The s3 bucket is, https://s3.amazonaws.com/streetstyle27k , and you need an image's specific key to view it.




Exploratory Data Analysis

We had experimented with a lot variants with our initial visualization designs. Our core theme centered around visualizing cities and having an exploratory interactive component as demonstrated below. We ultimately stuck with this idea.



Additionally, we experimented with styles like representing fashiong companies through their clothing categories (footwear vs. athleisure etc.). We played with treemap implementations, interactive bar graphs and line charts and linear trend analyses like below.









Design Evolution

Ultimately, the beeswarm was chosen as the distribution for the clothing categories so users could easily compare data points, and then they could see individual images.
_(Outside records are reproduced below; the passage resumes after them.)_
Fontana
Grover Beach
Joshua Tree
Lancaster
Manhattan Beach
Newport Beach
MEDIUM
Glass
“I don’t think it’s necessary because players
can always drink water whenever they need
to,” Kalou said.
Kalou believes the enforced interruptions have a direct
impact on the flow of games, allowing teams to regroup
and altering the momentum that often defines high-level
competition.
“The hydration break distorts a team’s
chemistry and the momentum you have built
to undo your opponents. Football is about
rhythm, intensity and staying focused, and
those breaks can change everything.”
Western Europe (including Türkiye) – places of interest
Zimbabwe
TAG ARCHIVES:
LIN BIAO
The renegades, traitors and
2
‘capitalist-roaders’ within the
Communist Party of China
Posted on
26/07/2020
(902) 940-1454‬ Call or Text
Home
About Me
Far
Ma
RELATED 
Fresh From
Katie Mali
Users are then able to navigate a host of different visualizations linked to the beeswarm to gain perspectives about trend distributions more visually. We believe that experiencing size differences visually and time-based trends linearly were most effective in communicating the data.



An additional instrument we wanted to use was Leaflet's interactive maps. We felt that they effectively helped capture one of our main visualizations: a geographic city-display with our Instagram data overlayed directly on top of it (fitted to the longitude and lattitude that the images were posted in. We felt this added an effective density dimension to our visualization.
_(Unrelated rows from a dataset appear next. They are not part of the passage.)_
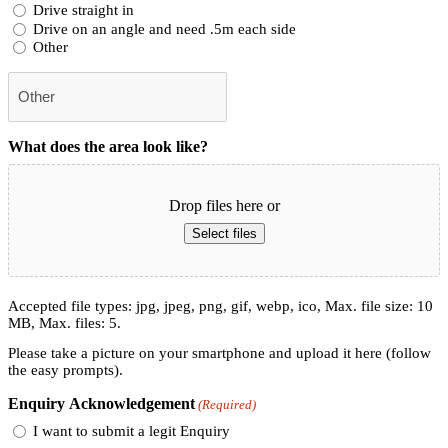
Drive straight in
Drive on an angle and need .5m each side
Other
What does the area look like?
Drop files here or
Select files
Accepted file types: jpg, jpeg, png, gif, webp, ico, Max. file size: 10
MB, Max. files: 5.
Please take a picture on your smartphone and upload it here (follow
the easy prompts).
Enquiry Acknowledgement
(Required)
I want to submit a legit Enquiry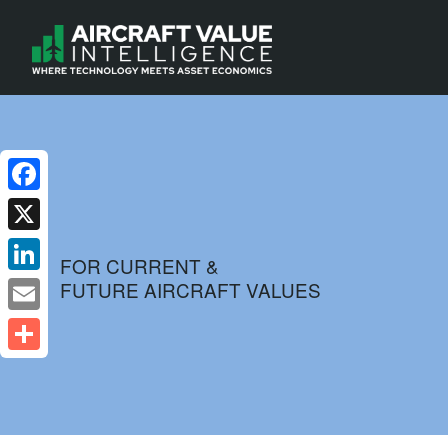
Facebook
X
FOR CURRENT &
FUTURE AIRCRAFT VALUES
LinkedIn
Email
Share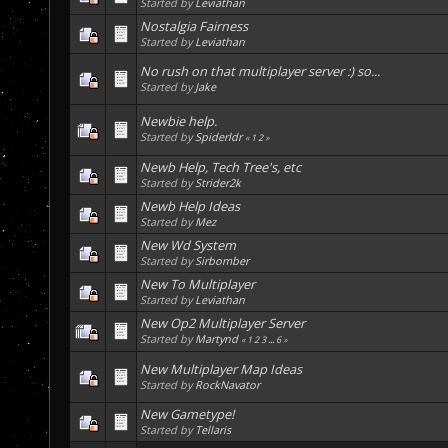
Started by
Leviathan
Nostalgia Fairness
Started by
Leviathan
No rush on that multiplayer server :) so...
Started by
Jake
Newbie help.
Started by
Spiderldr
«
1
2
»
Newb Help, Tech Tree's, etc
Started by
Strider2k
Newb Help Ideas
Started by
Mez
New Wd System
Started by
Sirbomber
New To Multiplayer
Started by
Leviathan
New Op2 Multiplayer Server
Started by
Martynd
«
1
2
3
...
6
»
New Multiplayer Map Ideas
Started by
RockNavator
New Gametype!
Started by
Tellaris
Implementation & Final Design

Our final representation sought to capture the image data in the most honest way possible while still providing an intuitive format for organic exploration of the content. Our first visualization provides a starting point for the exploration where users can select a city on map to start exploring trends.





We nudge the user to pay attention to a few key comparisons among styles. We give users access to those images in varieties of accessible formats rather than baraging them with random images.





We also allow users to explore relative sizes of their favorite fashion brands, prodiving them with a visual breakdown of the fashion industry by subsector.






Evaluation

Our major takeaway point from our iterative design process was that honest communication of data is more powerful than rigorous back-end analysis. We toyed with more sophisticated pre-processing techniques and played with non-intuitive representations of our data. We ultimately realized that a major advantage of data visualization is that it helps communicate complicated information in accessible ways.

We carried this philosophy through our final implementation, and it was one of the most beneficial shifts of thinking for our project. We sought to be clean and clear; however, we didn't want to compromised the quality of our analyses.

In the future, I think this approach for our design thinking can go in a lot of different directions. On one hand, we can foster more creativity on data-joining. In other words, we want to find unique ways to combine independent data sets to provide layers of depth not available in individual feature-spaces. Additionally, we want to think about human intuitive design in a more critical way; we think that prioritizing how a user engages with a visualization leads them to certain conclusions. This form of nudging we think will be a really important design approach.